Whole-cell patch-clamp recordings

Whole-cell patch-clamp recordings were performed as previously described11, 59. Briefly, cultured Müller cells were continuously perfused with a solution containin 135 mM NaCl, 3 mM KCl, 2 mM CaCl2, 1 mM MgCl2, 10 mM 4-(2-hydroxyethyl)-1-piperazineethanesulfonic acid (HEPES), 11 mM glucose, 1 mM sodium pyruvate, 0.5 µM tetrodotoxin (TTX), and 10 mM sucrose, adjusted to pH 7.4 with NaOH.

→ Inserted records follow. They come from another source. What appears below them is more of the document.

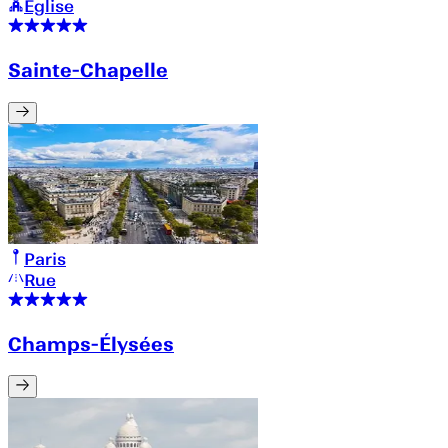
Église
Sainte-Chapelle
Paris
Rue
Champs-Élysées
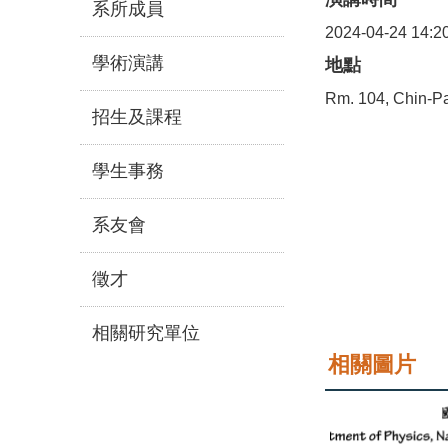
系所成員
2024-04-24 14:2
學術演講
地點
Rm. 104, Chin-Pa
招生及課程
學生事務
系友會
徵才
相關研究單位
相關圖片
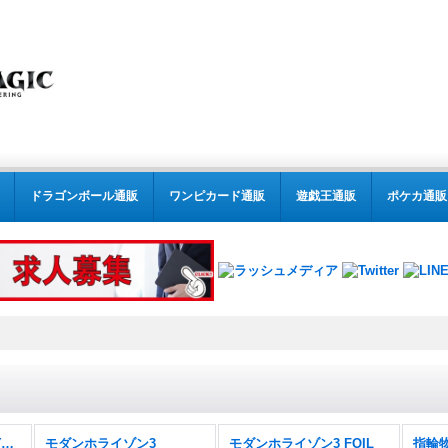
ドラゴンボール通販
ワンピカード通販
遊戯王通販
ポケカ通販
MTG:モダン(パック別) (全商品)
モダンホライゾン3
モダンホライゾン3 FOIL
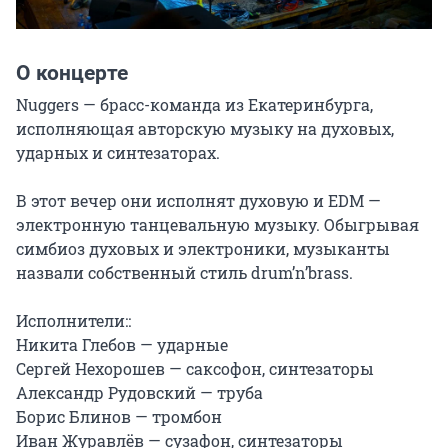
О концерте
Nuggers — брасс-команда из Екатеринбурга, 
исполняющая авторскую музыку на духовых, 
ударных и синтезаторах.

В этот вечер они исполнят духовую и EDM — 
электронную танцевальную музыку. Обыгрывая 
симбиоз духовых и электроники, музыканты 
назвали собственный стиль drum’n’brass.

Исполнители::

Никита Глебов — ударные

Сергей Нехорошев — саксофон, синтезаторы

Александр Рудовский — труба

Борис Блинов — тромбон

Иван Журавлёв — сузафон, синтезаторы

Patch pipettes were made by pulling borosilicate glass tubes (WPI products, FL, USA). The impedence of the pipette was typically 4–6 MΩ after filling with an internal solution containing 20 mM NaCl, 130 mM potassium gluconate, 1 mM CaCl2, 2 mM MgCl2, 1 mM ethylene glycol-bis(β-aminoethyl ether)-N,N,N′,N′-tetraacetic acid (EGTA), 10 mM HEPES, 0.1 mM guanosine triphosphate-Na, and 2 mM adenosine triphosphate-Mg, adjusted to pH 7.2 with KOH.

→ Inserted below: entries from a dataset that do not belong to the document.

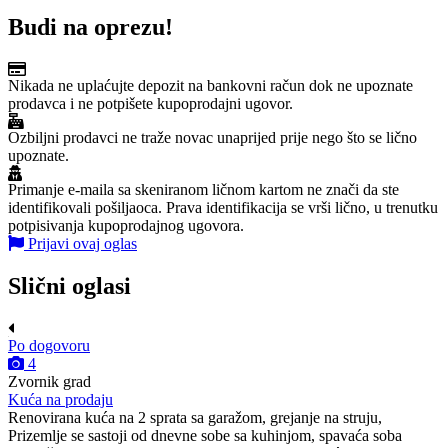
Budi na oprezu!
Nikada ne uplaćujte depozit na bankovni račun dok ne upoznate
prodavca i ne potpišete kupoprodajni ugovor.
Ozbiljni prodavci ne traže novac unaprijed prije nego što se lično
upoznate.
Primanje e-maila sa skeniranom ličnom kartom ne znači da ste
identifikovali pošiljaoca. Prava identifikacija se vrši lično, u trenutku
potpisivanja kupoprodajnog ugovora.
Prijavi ovaj oglas
Slični oglasi
Po dogovoru
4
Zvornik grad
Kuća na prodaju
Renovirana kuća na 2 sprata sa garažom, grejanje na struju,
Prizemlje se sastoji od dnevne sobe sa kuhinjom, spavaća soba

Whole-cell membrane currents were recorded from Müller cells using an Axopatch 200B amplifier in voltage-clamp mode (Axon Instruments, CA, USA) and Clampex computer software (Molecular Devices, CA, USA). Signals were low-pass filtered at 1, 2, or 6 kHz (eight-pole Bessel filter) and digitized at 5, 10, or 30 kHz, respectively, using a 12-bit analog-to-digital converter. All recordings were performed at room temperature (20–25 °C).

Statistics

All quantitative data are presented as the mean and standard error of the mean (mean ± SEM). Means were compared statistically using paired two-tailed T-tests, except for the experiments comparing RCS to RDY (control) rats, where unpaired two-tailed Student’s T-tests were used. Values of p < 0.05 were considered significant.